However, it's important to strike a balance between refreshing frequency and user experience. Excessive ad refreshing can lead to banner blindness and annoyance, potentially driving users away from the site.
By strategically refreshing ads outside the viewport (as in some Single-page applications for the ad to be shown again right after) or during natural breaks in content consumption, publishers can enhance engagement and revenue without compromising user satisfaction.
It is true that Click-through rates (CTR) have long been a staple metric for measuring ad performance. This originates from the days when CPC ads were dominant, but since then the industry has gone a long way, focusing solely on CTR may not provide a comprehensive picture of user engagement and revenue potential.
Advertisers want real engagement and value from their ad placements, therefore, websites with accidental clicks or low intentional clicks will not provide the desired results for advertisers.
As a publisher, you might know the number of outgoing clicks - but the bounce rate on the end and the conversion rate might be much more important for an advertiser.
A study was conducted online among 1,106 respondents in the U.S. by Button, and it was found that the majority of respondents (64%) between ages 18 - 72 rarely or never intentionally click mobile ads. So, it is crucial to differentiate between accidental clicks and intentional clicks.
To optimize revenue generation, publishers should focus on creating compelling, personalized experiences and relevant ad content that encourages intentional clicks. This involves aligning ad messaging with user interests, leveraging contextual targeting, and employing interactive ad formats.

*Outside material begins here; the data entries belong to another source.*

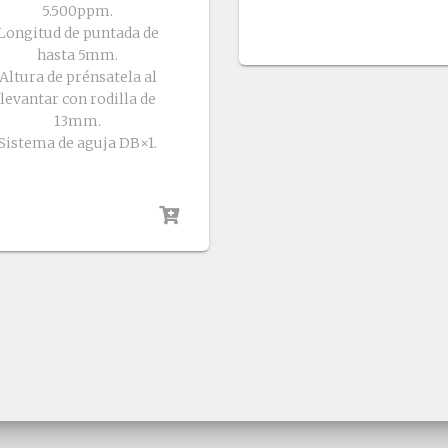
5.500ppm.
Longitud de puntada de
hasta 5mm.
Altura de prénsatela al
levantar con rodilla de
13mm.
Sistema de aguja DB×1.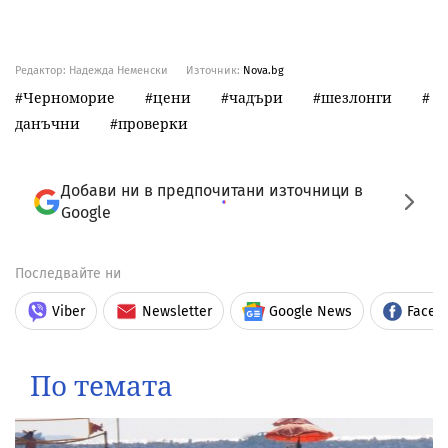
Редактор: Надежда Неменски
Източник:
Nova.bg
Черноморие
цени
чадъри
шезлонги
данъчни
проверки
Добави ни в предпочитани източници в
Google
Последвайте ни
Viber
Newsletter
Google News
Faceb
По темата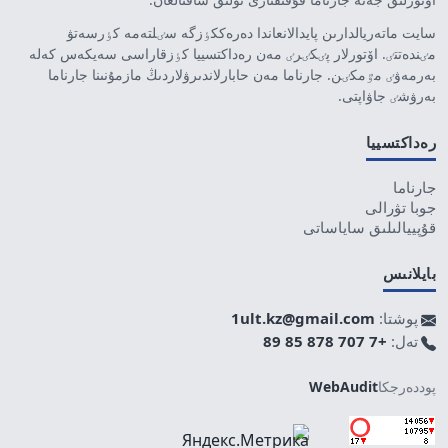
سايت ماتەريالدارىن پايدالانعاندا دەرەككٶزگە سٸلتەمە كٶرسەتۋ
مٸندەتتٸ. اۆتورلار پٸكٸرٸ مەن رەداكتسييا كٶزقاراسى سەيكەس كەلە
بەرمەۋٸ مٷمكٸن. جارناما مەن حابارلاندىرۋلاردىڭ مازمۇنىنا جارناما
بەرۋشٸ جاۋاپتى.
رەداكتسييا
جارناما
جوبا تۋرالى
قۇپييالىلىق ساياساتى
بايلانىس
پوشتا:
1ult.kz@gmail.com
تەل:
+7 707 878 85 89
پوددەرجكا
WebAudit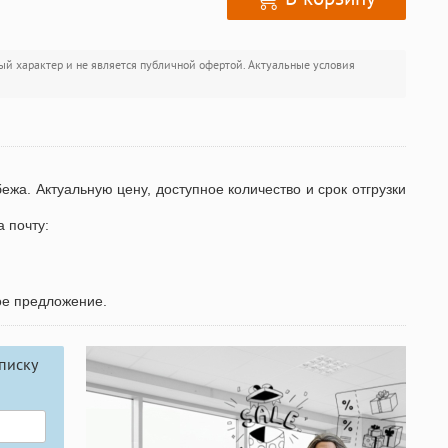
ый характер и не является публичной офертой. Актуальные условия
бежа. Актуальную цену, доступное количество и срок отгрузки
а почту:
ое предложение.
писку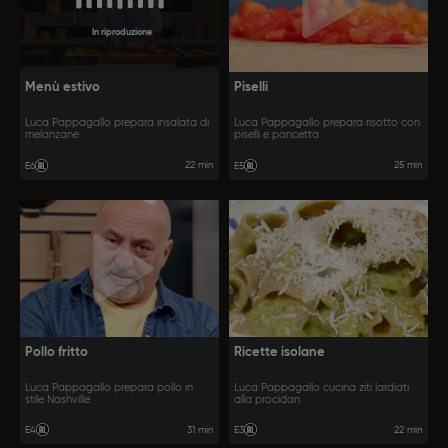
In riproduzione
Menù estivo
Piselli
Luca Pappagallo prepara insalata di
Luca Pappagallo prepara risotto con
melanzane
piselli e pancetta
22 min
25 min
E6
E5
Pollo fritto
Ricette isolane
Luca Pappagallo prepara pollo in
Luca Pappagallo cucina ziti lardiati
stile Nashville
alla procidan
31 min
22 min
E4
E3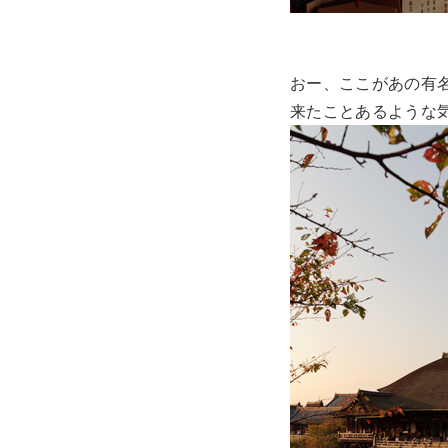
おー、ここがあの有
来たことあるような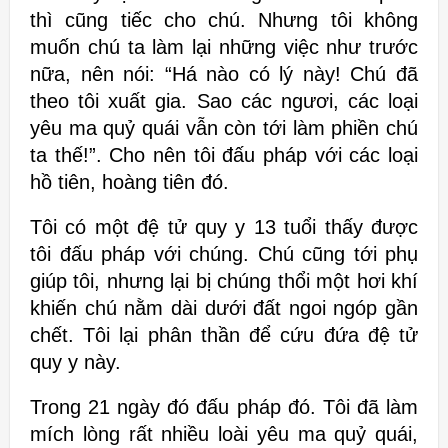
thì cũng tiếc cho chú. Nhưng tôi không
muốn chú ta làm lại những việc như trước
nữa, nên nói: “Há nào có lý này! Chú đã
theo tôi xuất gia. Sao các ngươi, các loại
yêu ma quỷ quái vẫn còn tới làm phiền chú
ta thế!”. Cho nên tôi đấu pháp với các loại
hồ tiên, hoàng tiên đó.
Tôi có một đệ tử quy y 13 tuổi thấy được
tôi đấu pháp với chúng. Chú cũng tới phụ
giúp tôi, nhưng lại bị chúng thổi một hơi khí
khiến chú nằm dài dưới đất ngoi ngóp gần
chết. Tôi lại phân thần để cứu đứa đệ tử
quy y này.
Trong 21 ngày đó đấu pháp đó. Tôi đã làm
mích lòng rất nhiều loài yêu ma quỷ quái,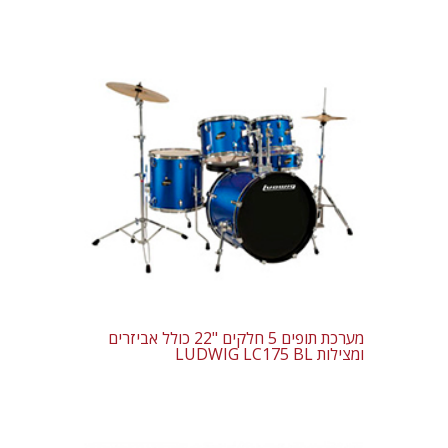
מערכת תופים 5 חלקים "22 כולל אביזרים
ומצילות LUDWIG LC175 BL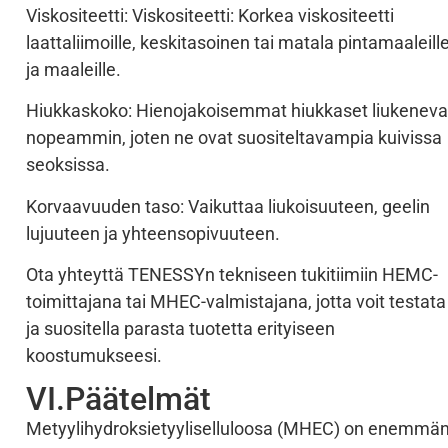
Viskositeetti: Viskositeetti: Korkea viskositeetti
laattaliimoille, keskitasoinen tai matala pintamaaleill
ja maaleille.
Hiukkaskoko: Hienojakoisemmat hiukkaset liukeneva
nopeammin, joten ne ovat suositeltavampia kuivissa
seoksissa.
Korvaavuuden taso: Vaikuttaa liukoisuuteen, geelin
lujuuteen ja yhteensopivuuteen.
Ota yhteyttä TENESSYn tekniseen tukitiimiin HEMC-
toimittajana tai MHEC-valmistajana, jotta voit testata
ja suositella parasta tuotetta erityiseen
koostumukseesi.
VI.Päätelmät
Metyylihydroksietyyliselluloosa (MHEC) on enemmä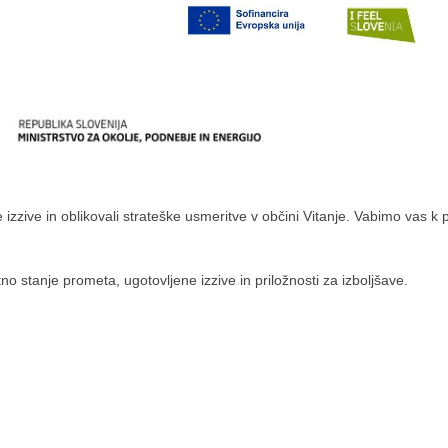
zzive in oblikovali strateške usmeritve v občini Vitanje. Vabimo vas k 
tno stanje prometa, ugotovljene izzive in priložnosti za izboljšave.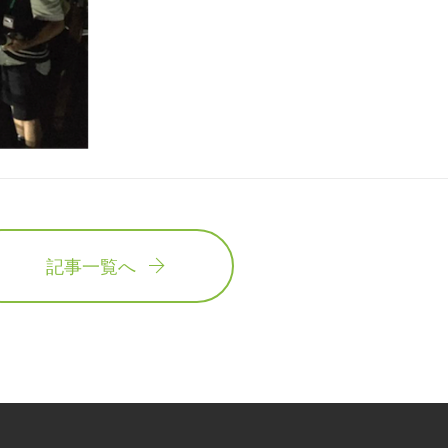
記事一覧へ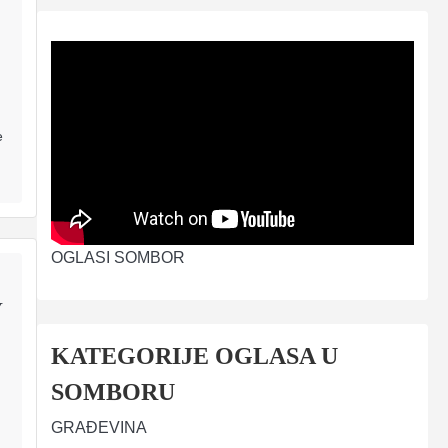
e
OGLASI SOMBOR
У
KATEGORIJE OGLASA U
SOMBORU
GRAĐEVINA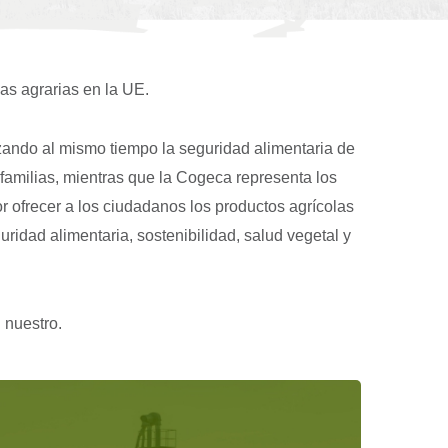
as agrarias en la UE.
izando al mismo tiempo la seguridad alimentaria de
familias, mientras que la Cogeca representa los
r ofrecer a los ciudadanos los productos agrícolas
idad alimentaria, sostenibilidad, salud vegetal y
 nuestro.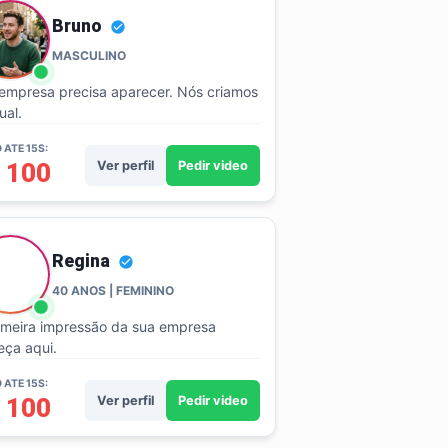
Bruno
MASCULINO
empresa precisa aparecer. Nós criamos
ual.
 ATE 15S:
 100
Ver perfil
Pedir video
Regina
40 ANOS | FEMININO
imeira impressão da sua empresa
ça aqui.
 ATE 15S:
 100
Ver perfil
Pedir video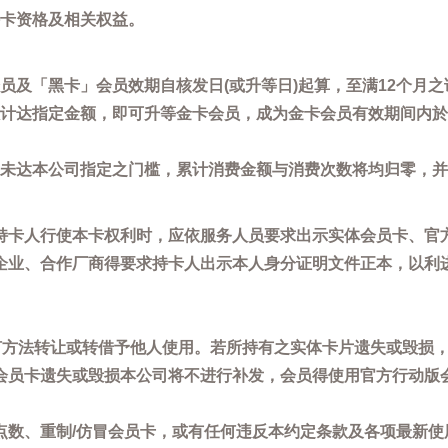
卡资格及相关权益。
员及「黑卡」会员效期自核发日(或升等日)起算，至满12个月之
计达指定金额，即可升等金卡会员，成为金卡会员有效期间内於
未达本公司指定之门槛，累计消费金额与消费次数将均归零，并
持卡人行使本卡权利时，应依服务人员要求出示实体会员卡、官
企业、合作厂商得要求持卡人出示本人身分证明文件正本，以利
任何方法转让或转借予他人使用。若所持有之实体卡片遗失或毁损
会员卡遗失或毁损本公司将不进行补发，会员得使用官方行动版
点数、重制/仿冒会员卡，或有任何违反本约定条款及各项最新使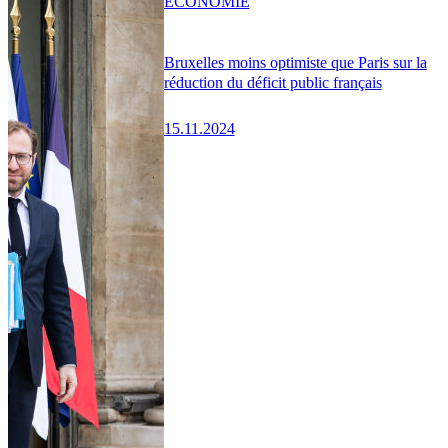
ÉCONOMIE
Bruxelles moins optimiste que Paris sur la
réduction du déficit public français
15.11.2024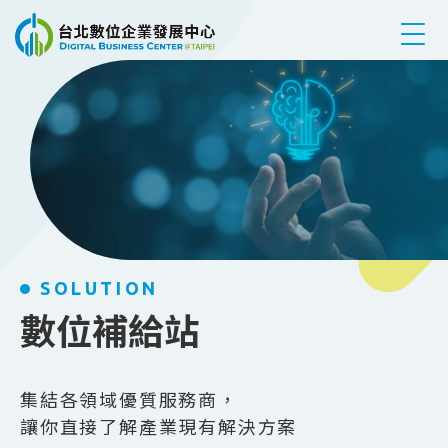
跳到主要內容
SOLUTION
數位補給站
集結各領域優質服務商，
讓你直接了解產業現有解決方案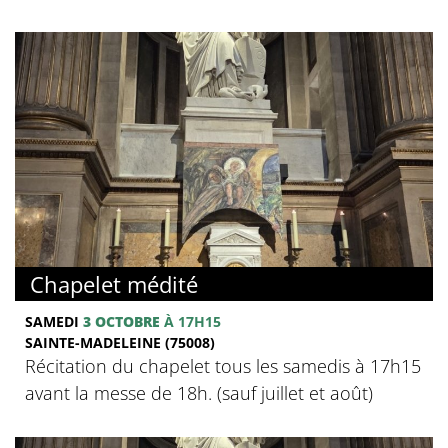
Chapelet médité
SAMEDI
3 OCTOBRE
À 17H15
SAINTE-MADELEINE (75008)
Récitation du chapelet tous les samedis à 17h15
avant la messe de 18h. (sauf juillet et août)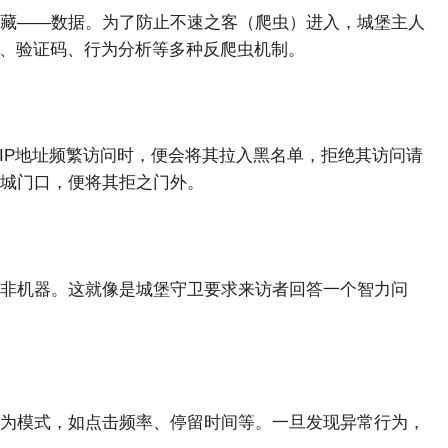
藏——数据。为了防止不速之客（爬虫）进入，城堡主人
锁、验证码、行为分析等多种反爬虫机制。
IP地址频繁访问时，便会将其拉入黑名单，拒绝其访问请
城门口，便将其拒之门外。
非机器。这就像是城堡守卫要求来访者回答一个智力问
为模式，如点击频率、停留时间等。一旦发现异常行为，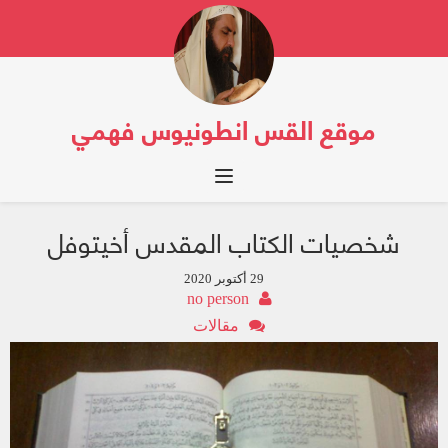
موقع القس انطونيوس فهمي
Toggle navigation
شخصيات الكتاب المقدس أخيتوفل
29 أكتوبر 2020
no person
مقالات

On the other hand, publishers should always be careful of getting hit with a Confirmed Click Penalty from Google - which may result in a bad hit to revenues. By prioritizing intentional engagement over passive clicks, publishers can drive higher-quality traffic and improve overall ad campaign effectiveness.
The proportion of ads to content on a webpage, commonly referred to as ad density, is a critical factor in optimizing revenue while ensuring a positive user experience.
Publishers often grapple with the question "How many ads should I put on my page?" The answer lies in finding the delicate balance between ad visibility and user satisfaction.
According to the Coalition for Better Ads “Ad density is determined by summing the heights of all ads within the main content portion of a mobile page, then dividing by the total height of the main content portion of the page. For mobile devices, ad density cannot be higher than 30%. Meaning, ads that take up more than 30% of the vertical height of a page are intrusive”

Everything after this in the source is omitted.